If that wasn’t scary enough for you, lets move on to flaw #2 – the potential weakening of their AES Key.  The strength of a symmetric key (assuming that the underlying algorithm is secure) is largely based on the length of the key and the amount of entropy (randomness) used to produce the key.  With AES-128 (which is used by Apple here), an ideal scenario would have 128 bits of guaranteed randomness being used to establish the key.

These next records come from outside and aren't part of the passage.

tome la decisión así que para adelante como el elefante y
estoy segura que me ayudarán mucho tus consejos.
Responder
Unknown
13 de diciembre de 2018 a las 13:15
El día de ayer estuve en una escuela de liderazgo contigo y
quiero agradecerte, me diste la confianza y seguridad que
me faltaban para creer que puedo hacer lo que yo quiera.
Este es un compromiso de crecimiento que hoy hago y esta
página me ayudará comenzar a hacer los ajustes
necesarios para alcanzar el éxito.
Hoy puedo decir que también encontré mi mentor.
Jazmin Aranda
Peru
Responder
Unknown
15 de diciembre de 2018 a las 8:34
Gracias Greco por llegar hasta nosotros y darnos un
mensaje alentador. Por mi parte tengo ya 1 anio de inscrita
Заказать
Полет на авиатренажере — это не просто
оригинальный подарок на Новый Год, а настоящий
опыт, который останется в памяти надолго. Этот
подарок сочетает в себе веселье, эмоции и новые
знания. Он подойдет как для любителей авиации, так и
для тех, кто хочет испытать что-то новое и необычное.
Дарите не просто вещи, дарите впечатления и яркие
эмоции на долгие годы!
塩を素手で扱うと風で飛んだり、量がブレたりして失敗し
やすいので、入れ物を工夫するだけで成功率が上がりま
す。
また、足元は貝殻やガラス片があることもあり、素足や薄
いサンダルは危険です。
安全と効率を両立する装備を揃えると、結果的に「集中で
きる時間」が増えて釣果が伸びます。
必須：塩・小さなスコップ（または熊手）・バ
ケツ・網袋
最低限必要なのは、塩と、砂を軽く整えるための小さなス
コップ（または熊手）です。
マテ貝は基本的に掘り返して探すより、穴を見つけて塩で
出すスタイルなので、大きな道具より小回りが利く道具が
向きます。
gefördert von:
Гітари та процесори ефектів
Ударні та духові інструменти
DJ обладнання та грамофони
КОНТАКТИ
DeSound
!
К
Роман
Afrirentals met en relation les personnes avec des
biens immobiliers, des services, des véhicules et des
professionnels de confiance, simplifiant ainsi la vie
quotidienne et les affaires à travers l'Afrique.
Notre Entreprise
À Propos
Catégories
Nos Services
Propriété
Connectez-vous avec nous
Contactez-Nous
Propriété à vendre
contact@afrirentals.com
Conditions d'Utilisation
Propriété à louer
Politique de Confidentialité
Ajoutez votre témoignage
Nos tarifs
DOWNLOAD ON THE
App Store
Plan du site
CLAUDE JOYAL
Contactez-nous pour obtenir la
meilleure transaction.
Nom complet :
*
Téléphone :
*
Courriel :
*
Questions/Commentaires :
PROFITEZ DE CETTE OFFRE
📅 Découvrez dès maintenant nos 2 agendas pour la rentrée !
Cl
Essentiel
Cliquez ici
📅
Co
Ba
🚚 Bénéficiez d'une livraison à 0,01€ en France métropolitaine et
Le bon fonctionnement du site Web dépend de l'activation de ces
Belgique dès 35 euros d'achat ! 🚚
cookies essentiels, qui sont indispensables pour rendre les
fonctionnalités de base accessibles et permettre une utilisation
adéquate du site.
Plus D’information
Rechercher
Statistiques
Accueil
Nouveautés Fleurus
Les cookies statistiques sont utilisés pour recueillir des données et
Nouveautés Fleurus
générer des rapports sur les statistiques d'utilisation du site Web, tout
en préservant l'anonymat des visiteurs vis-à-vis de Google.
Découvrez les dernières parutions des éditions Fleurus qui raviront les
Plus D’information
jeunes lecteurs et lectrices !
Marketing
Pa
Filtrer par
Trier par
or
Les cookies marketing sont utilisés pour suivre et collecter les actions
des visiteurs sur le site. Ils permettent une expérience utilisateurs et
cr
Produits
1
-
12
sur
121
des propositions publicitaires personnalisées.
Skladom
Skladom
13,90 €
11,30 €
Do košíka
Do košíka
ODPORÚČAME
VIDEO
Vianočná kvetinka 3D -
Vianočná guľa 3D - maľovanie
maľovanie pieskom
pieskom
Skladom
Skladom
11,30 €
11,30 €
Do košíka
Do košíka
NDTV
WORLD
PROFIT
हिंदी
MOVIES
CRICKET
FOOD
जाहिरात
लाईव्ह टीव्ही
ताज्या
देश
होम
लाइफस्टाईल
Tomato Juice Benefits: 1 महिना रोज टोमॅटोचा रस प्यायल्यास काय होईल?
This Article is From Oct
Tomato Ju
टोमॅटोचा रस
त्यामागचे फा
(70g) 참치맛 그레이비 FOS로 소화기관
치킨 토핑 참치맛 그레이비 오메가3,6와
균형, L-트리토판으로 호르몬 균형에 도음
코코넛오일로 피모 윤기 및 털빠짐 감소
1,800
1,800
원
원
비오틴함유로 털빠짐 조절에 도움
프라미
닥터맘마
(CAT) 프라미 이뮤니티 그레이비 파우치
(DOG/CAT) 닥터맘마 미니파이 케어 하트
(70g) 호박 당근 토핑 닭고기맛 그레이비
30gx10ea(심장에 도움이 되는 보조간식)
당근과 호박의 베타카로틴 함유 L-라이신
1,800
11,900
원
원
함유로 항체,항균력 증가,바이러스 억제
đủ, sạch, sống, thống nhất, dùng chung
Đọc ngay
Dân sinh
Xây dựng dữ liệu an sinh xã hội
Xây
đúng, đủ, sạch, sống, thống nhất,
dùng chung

Lets look at their key derivation combining steps  and :

AESKey_B_A_Mn = HMACKey_B_A_Mn || HMAC-SHA256(HMACKey_B_A_Mn, RSA_B_pub || RSA_A_pub || Mn)

For each individual item:

• HMACKey_B_A_Mn: Assuming good random number generation, contains 88 bits of entropy.  Note that this is not additive – while this value appears twice in their key derivation function, but does not equate to 176 bits of entropy due to it appearing twice.  Repeating the same value twice does not add any additional “randomness” when it’s known that every time the value will repeated in such a fashion.
• RSA_B_pub: This value is known to the public as it is a public key, so it does not provide any entropy.  0 bits of entropy.
• RSA_A_pub: This value is known to the public as it is a public key, so it does not provide any entropy.  0 bits of entropy.
• Mn: The message itself will likely contain some randomness as people are somewhat random.  I am not privy to Apple’s message format either, so I’m not sure what all it contains that could add additional entropy (i.e.: timestamps).  Without further information, I would say you’d generally want to assume the worst case here since it’s a variable input and just assume you’re working with an empty message with 0 bits of entropy.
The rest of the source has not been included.